→ PROBLEM STATEMENT
For each line of the data that includes the word "document", copy the line.

= = = =

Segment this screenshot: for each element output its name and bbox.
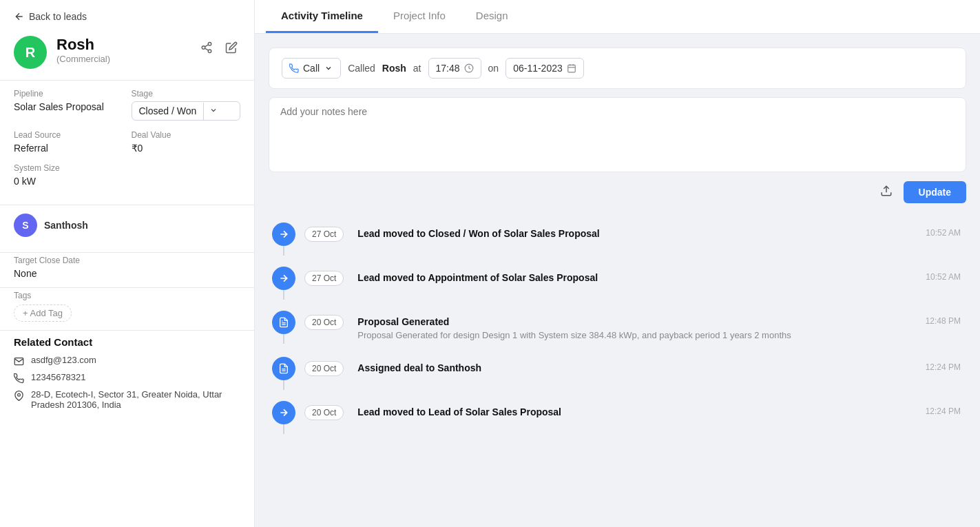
target-close-value: None xyxy=(14,268,240,279)
document-icon-2 xyxy=(278,317,289,328)
timeline-body-2: Proposal Generated Proposal Generated fo… xyxy=(349,311,925,346)
lead-source-field: Lead Source Referral xyxy=(14,130,123,154)
arrow-right-icon-4 xyxy=(278,407,289,418)
call-log-bar: Call Called Rosh at 17:48 on 06-11-2023 xyxy=(269,48,966,89)
close-date-section: Target Close Date None xyxy=(0,253,254,287)
timeline-time-1: 10:52 AM xyxy=(926,267,966,282)
timeline-badge-3: 20 Oct xyxy=(299,357,349,376)
add-tag-button[interactable]: + Add Tag xyxy=(14,304,72,322)
timeline-badge-4: 20 Oct xyxy=(299,401,349,420)
timeline-item: 27 Oct Lead moved to Appointment of Sola… xyxy=(269,261,966,305)
tags-section: Tags + Add Tag xyxy=(0,288,254,330)
timeline-item: 20 Oct Lead moved to Lead of Solar Sales… xyxy=(269,395,966,440)
timeline-badge-1: 27 Oct xyxy=(299,267,349,286)
timeline-date-1: 27 Oct xyxy=(304,271,344,286)
timeline-date-4: 20 Oct xyxy=(304,405,344,420)
timeline-title-3: Assigned deal to Santhosh xyxy=(357,362,481,373)
phone-icon xyxy=(14,373,24,384)
calendar-icon xyxy=(567,63,576,73)
on-text: on xyxy=(488,63,499,74)
stage-label: Stage xyxy=(132,89,241,99)
timeline-icon-3 xyxy=(272,357,295,380)
edit-button[interactable] xyxy=(222,39,240,59)
date-input[interactable]: 06-11-2023 xyxy=(505,58,584,79)
timeline-time-4: 12:24 PM xyxy=(926,401,966,416)
timeline-date-2: 20 Oct xyxy=(304,315,344,330)
svg-point-1 xyxy=(202,46,205,50)
update-row: Update xyxy=(269,180,966,203)
contact-address: 28-D, Ecotech-I, Sector 31, Greater Noid… xyxy=(31,389,240,410)
timeline-title-2: Proposal Generated xyxy=(357,316,917,327)
timeline-body-4: Lead moved to Lead of Solar Sales Propos… xyxy=(349,401,925,423)
deal-value: ₹0 xyxy=(132,143,241,154)
timeline-sub-2: Proposal Generated for design Design 1 w… xyxy=(357,330,917,340)
time-value: 17:48 xyxy=(436,63,460,74)
arrow-right-icon-1 xyxy=(278,273,289,284)
timeline-date-3: 20 Oct xyxy=(304,361,344,376)
update-button[interactable]: Update xyxy=(904,181,966,203)
stage-select[interactable]: Closed / Won xyxy=(132,101,241,121)
export-button[interactable] xyxy=(876,180,897,203)
notes-area xyxy=(269,97,966,172)
tab-design[interactable]: Design xyxy=(461,0,523,33)
timeline-body-1: Lead moved to Appointment of Solar Sales… xyxy=(349,267,926,289)
chevron-down-icon xyxy=(209,106,218,114)
back-icon xyxy=(14,11,25,22)
stage-value: Closed / Won xyxy=(132,102,204,120)
profile-name: Rosh xyxy=(56,36,188,54)
main-content: Activity Timeline Project Info Design Ca… xyxy=(255,0,980,527)
avatar: R xyxy=(14,36,47,69)
phone-call-icon xyxy=(289,63,299,74)
profile-info: Rosh (Commercial) xyxy=(56,36,188,64)
call-type-select[interactable]: Call xyxy=(282,58,341,79)
content-area: Call Called Rosh at 17:48 on 06-11-2023 xyxy=(255,34,980,527)
timeline-icon-0 xyxy=(272,223,295,246)
add-tag-label: + Add Tag xyxy=(23,308,63,318)
profile-actions xyxy=(198,39,240,59)
assignee-name: Santhosh xyxy=(44,220,88,231)
timeline-item: 20 Oct Proposal Generated Proposal Gener… xyxy=(269,305,966,351)
location-icon xyxy=(14,391,24,401)
time-input[interactable]: 17:48 xyxy=(428,58,481,79)
assignee-avatar: S xyxy=(14,214,37,237)
timeline-time-2: 12:48 PM xyxy=(926,311,966,326)
profile-subtitle: (Commercial) xyxy=(56,54,188,64)
svg-rect-5 xyxy=(568,65,576,72)
pipeline-stage-section: Pipeline Solar Sales Proposal Stage Clos… xyxy=(0,81,254,205)
export-icon xyxy=(880,185,893,197)
timeline-title-4: Lead moved to Lead of Solar Sales Propos… xyxy=(357,406,561,417)
timeline-item: 27 Oct Lead moved to Closed / Won of Sol… xyxy=(269,217,966,261)
system-size-label: System Size xyxy=(14,163,240,173)
tab-activity-timeline[interactable]: Activity Timeline xyxy=(266,0,378,33)
contact-phone-row: 12345678321 xyxy=(14,372,240,384)
tab-project-info[interactable]: Project Info xyxy=(378,0,461,33)
called-text: Called xyxy=(348,63,375,74)
svg-point-3 xyxy=(18,393,21,396)
deal-value-label: Deal Value xyxy=(132,130,241,140)
document-icon-3 xyxy=(278,363,289,374)
pipeline-field: Pipeline Solar Sales Proposal xyxy=(14,89,123,121)
timeline-badge-2: 20 Oct xyxy=(299,311,349,330)
lead-source-label: Lead Source xyxy=(14,130,123,140)
timeline-time-0: 10:52 AM xyxy=(926,223,966,238)
timeline-title-0: Lead moved to Closed / Won of Solar Sale… xyxy=(357,228,599,239)
contact-email: asdfg@123.com xyxy=(31,355,96,365)
stage-field: Stage Closed / Won xyxy=(132,89,241,121)
assignee-row: S Santhosh xyxy=(14,214,240,237)
share-button[interactable] xyxy=(198,39,216,59)
timeline-badge-0: 27 Oct xyxy=(299,223,349,242)
edit-icon xyxy=(225,41,238,54)
stage-dropdown-button[interactable] xyxy=(203,103,223,120)
timeline-body-3: Assigned deal to Santhosh xyxy=(349,357,925,379)
contact-phone: 12345678321 xyxy=(31,372,86,382)
date-value: 06-11-2023 xyxy=(513,63,563,74)
deal-value-field: Deal Value ₹0 xyxy=(132,130,241,154)
assignee-section: S Santhosh xyxy=(0,205,254,252)
notes-textarea[interactable] xyxy=(280,106,955,161)
pipeline-value: Solar Sales Proposal xyxy=(14,101,123,112)
timeline-item: 20 Oct Assigned deal to Santhosh 12:24 P… xyxy=(269,351,966,395)
back-button[interactable]: Back to leads xyxy=(0,0,254,30)
related-contact-title: Related Contact xyxy=(14,336,240,348)
system-size-value: 0 kW xyxy=(14,176,240,187)
back-label: Back to leads xyxy=(29,11,87,22)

= = = =

→ ANSWER TO THIS PROBLEM
document-icon-2 xyxy=(278,317,289,328)
document-icon-3 xyxy=(278,363,289,374)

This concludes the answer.